AI/TLDR

Sentence Transformers

Compute, train, and rerank text embeddings in Python

Overview

Sentence Transformers is a Python framework for computing text embeddings with sentence, reranker (cross-encoder), and sparse encoder models. You load a pretrained model, call encode() on your texts, and get back vectors you can compare with a similarity function. It works with over 15,000 pretrained models on Hugging Face, including many from the MTEB leaderboard.

It is aimed at developers building semantic search, retrieval, and text-similarity features, as well as teams that want to train or finetune their own embedding and reranker models. The same library covers both the dense embeddings used to find candidate documents and the cross-encoder rerankers used to score those candidates more precisely.

Within the embeddings category, it is the standard high-level toolkit for turning text into vectors and reranking results. It also supports sparse encoder models (such as SPLADE) for keyword-style sparse representations, so you can mix dense, sparse, and reranking stages in one pipeline.

What it does

  • Compute dense text embeddings with a one-line model.encode() call that returns numpy arrays
  • Score and rank query-passage pairs with CrossEncoder reranker models via predict() or rank()
  • Generate sparse embeddings with SparseEncoder models like SPLADE, including sparsity stats
  • Built-in similarity helpers via model.similarity() to compare embeddings
  • Access to 15,000+ pretrained models on Hugging Face, covering 100+ languages
  • Train or finetune your own embedding, reranker, and sparse encoder models

Getting started

Install the package, then load a pretrained model and encode some text.

Install

Install from PyPI. Python 3.10+, PyTorch 1.11.0+, and transformers v4.41.0+ are recommended.

bashbash
pip install -U sentence-transformers

Compute embeddings

Load a Sentence Transformer model and encode a list of sentences into vectors.

pythonpython
from sentence_transformers import SentenceTransformer

model = SentenceTransformer("sentence-transformers/all-MiniLM-L6-v2")

sentences = [
    "The weather is lovely today.",
    "It's so sunny outside!",
    "He drove to the stadium.",
]
embeddings = model.encode(sentences)
print(embeddings.shape)
# => (3, 384)

Compare similarity

Use the model's similarity helper to compare the embeddings.

pythonpython
similarities = model.similarity(embeddings, embeddings)
print(similarities)
# tensor([[1.0000, 0.6660, 0.1046],
#         [0.6660, 1.0000, 0.1411],
#         [0.1046, 0.1411, 1.0000]])

Rerank with a Cross Encoder

Load a reranker model and rank passages for a query without manual sorting.

pythonpython
from sentence_transformers import CrossEncoder

model = CrossEncoder("cross-encoder/ms-marco-MiniLM-L6-v2")

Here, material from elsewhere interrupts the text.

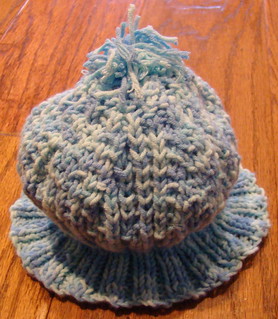 Identify the location of line in floor. This screenshot has width=278, height=319. (16, 19), (11, 133), (50, 304). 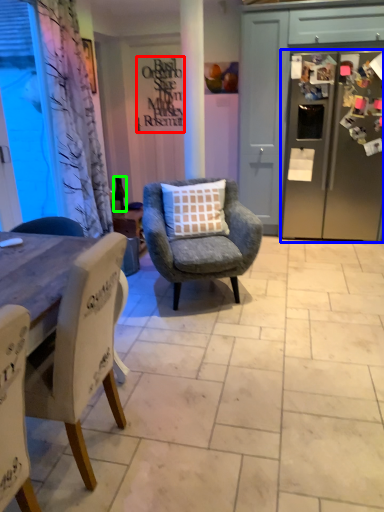 Question: Estimate the real-world distances between objects in this image. Which object is closer to writing (highlighted by a red box), refrigerator (highlighted by a blue box) or bottle (highlighted by a green box)?

Choices:
 (A) refrigerator
 (B) bottle

Answer: (B) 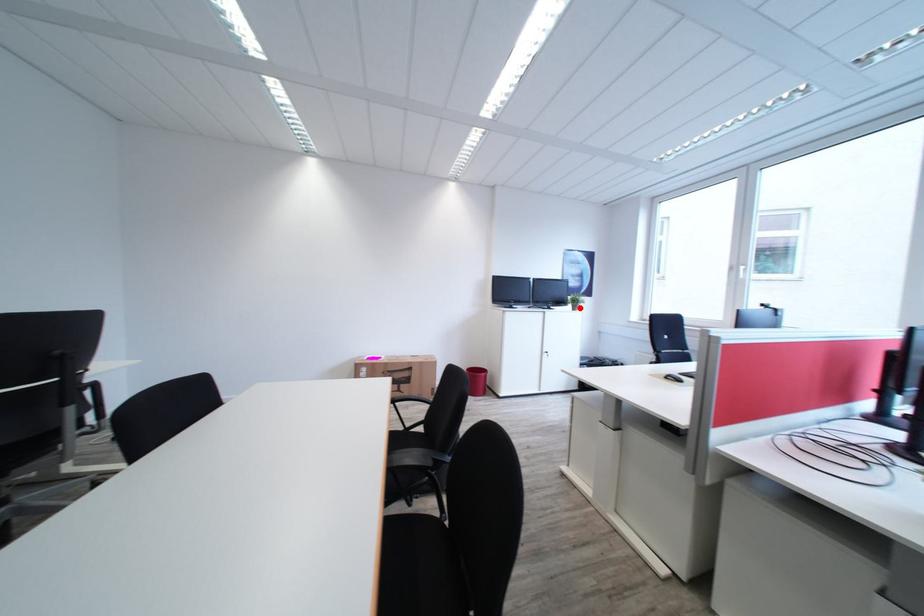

query = "How many people live in Berlin?"
passages = [
    "Berlin had a population of 3,520,031 registered inhabitants in an area of 891.82 square kilometers.",
    "Berlin has a yearly total of about 135 million day visitors, making it one of the most-visited cities in the European Union.",
    "In 2013 around 600,000 Berliners were registered in one of the more than 2,300 sport and fitness clubs.",
]
ranks = model.rank(query, passages, return_documents=True)

Commands and code are distilled from the project's own documentation — always check the official repo for the latest.

When to use it

  • Build semantic search over a document collection by embedding the corpus and matching queries by similarity
  • Rerank an initial set of retrieved candidates with a cross-encoder for more accurate top results in a RAG pipeline
  • Measure semantic textual similarity or run paraphrase mining across large text sets
  • Train or finetune a custom embedding or reranker model for a domain-specific dataset

How Sentence Transformers compares

Sentence Transformers alongside other open-source embedding models & inference tools AI/TLDR tracks, ranked by GitHub stars.

ToolStarsWhat it does
Sentence Transformers★ 18.8kCompute, train, and rerank text embeddings in Python
EmbeddingGemma (Gemma)★ 5.5kGoogle DeepMind's Gemma repo, home to EmbeddingGemma, a 308M multilingual embedding model small enough to run on-device for RAG and semantic search.
Text Embeddings Inference (TEI)★ 4.9kHugging Face's Rust-based server for deploying embedding, reranking, and sequence-classification models with high throughput on GPU or CPU.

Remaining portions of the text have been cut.